## [AIM OF THE TASK]
Pull out every line below containing the word "parties".

## [SOURCE RECORDS]
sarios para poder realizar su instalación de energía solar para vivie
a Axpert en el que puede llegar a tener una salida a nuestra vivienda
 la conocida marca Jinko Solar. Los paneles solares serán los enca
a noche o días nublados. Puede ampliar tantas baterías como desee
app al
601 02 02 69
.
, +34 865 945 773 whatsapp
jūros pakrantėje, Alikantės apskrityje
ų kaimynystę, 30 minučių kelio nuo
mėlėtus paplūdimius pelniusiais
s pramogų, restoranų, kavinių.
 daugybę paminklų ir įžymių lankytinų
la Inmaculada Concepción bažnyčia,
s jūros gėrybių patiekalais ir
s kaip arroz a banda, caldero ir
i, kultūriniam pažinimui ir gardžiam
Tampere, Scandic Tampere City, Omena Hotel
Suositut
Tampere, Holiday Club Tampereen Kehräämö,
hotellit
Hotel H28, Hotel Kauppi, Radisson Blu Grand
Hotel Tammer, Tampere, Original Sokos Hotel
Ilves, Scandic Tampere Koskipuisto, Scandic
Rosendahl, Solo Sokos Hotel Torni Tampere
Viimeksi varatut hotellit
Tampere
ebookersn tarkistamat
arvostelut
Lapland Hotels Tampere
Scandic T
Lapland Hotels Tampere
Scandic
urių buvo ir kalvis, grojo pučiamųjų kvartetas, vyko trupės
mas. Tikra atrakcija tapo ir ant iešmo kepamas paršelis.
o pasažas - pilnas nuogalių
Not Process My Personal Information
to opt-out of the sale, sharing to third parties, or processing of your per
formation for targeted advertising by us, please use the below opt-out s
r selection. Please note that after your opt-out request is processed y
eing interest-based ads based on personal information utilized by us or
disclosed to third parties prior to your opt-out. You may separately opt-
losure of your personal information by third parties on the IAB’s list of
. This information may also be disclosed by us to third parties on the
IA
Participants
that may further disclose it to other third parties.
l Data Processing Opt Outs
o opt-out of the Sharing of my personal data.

---

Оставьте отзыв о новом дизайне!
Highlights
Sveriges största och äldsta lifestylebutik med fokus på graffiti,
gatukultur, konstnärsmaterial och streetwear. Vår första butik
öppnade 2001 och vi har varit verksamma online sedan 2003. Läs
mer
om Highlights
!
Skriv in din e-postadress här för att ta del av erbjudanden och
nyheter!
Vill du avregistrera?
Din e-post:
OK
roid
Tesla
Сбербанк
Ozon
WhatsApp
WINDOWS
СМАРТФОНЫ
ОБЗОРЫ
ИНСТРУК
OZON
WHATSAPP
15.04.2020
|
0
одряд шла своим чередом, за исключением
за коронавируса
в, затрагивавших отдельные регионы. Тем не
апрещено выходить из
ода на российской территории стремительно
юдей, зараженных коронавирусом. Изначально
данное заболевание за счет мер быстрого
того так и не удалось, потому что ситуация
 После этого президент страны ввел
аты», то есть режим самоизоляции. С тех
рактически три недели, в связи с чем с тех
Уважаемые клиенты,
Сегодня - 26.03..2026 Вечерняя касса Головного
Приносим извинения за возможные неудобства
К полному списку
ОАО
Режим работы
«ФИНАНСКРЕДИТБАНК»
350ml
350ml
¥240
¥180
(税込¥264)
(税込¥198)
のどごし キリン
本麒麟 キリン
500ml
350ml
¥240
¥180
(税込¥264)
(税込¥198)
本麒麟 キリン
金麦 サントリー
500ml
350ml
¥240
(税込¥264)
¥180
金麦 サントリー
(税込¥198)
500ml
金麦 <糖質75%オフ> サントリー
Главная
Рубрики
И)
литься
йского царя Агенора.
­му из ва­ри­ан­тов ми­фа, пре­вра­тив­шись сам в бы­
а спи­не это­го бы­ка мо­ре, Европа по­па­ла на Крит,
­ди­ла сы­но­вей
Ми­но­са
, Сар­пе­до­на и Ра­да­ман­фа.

## [SOLUTION TO THE PROBLEM]
to opt-out of the sale, sharing to third parties, or processing of your per
disclosed to third parties prior to your opt-out. You may separately opt-
losure of your personal information by third parties on the IAB’s list of
. This information may also be disclosed by us to third parties on the
that may further disclose it to other third parties.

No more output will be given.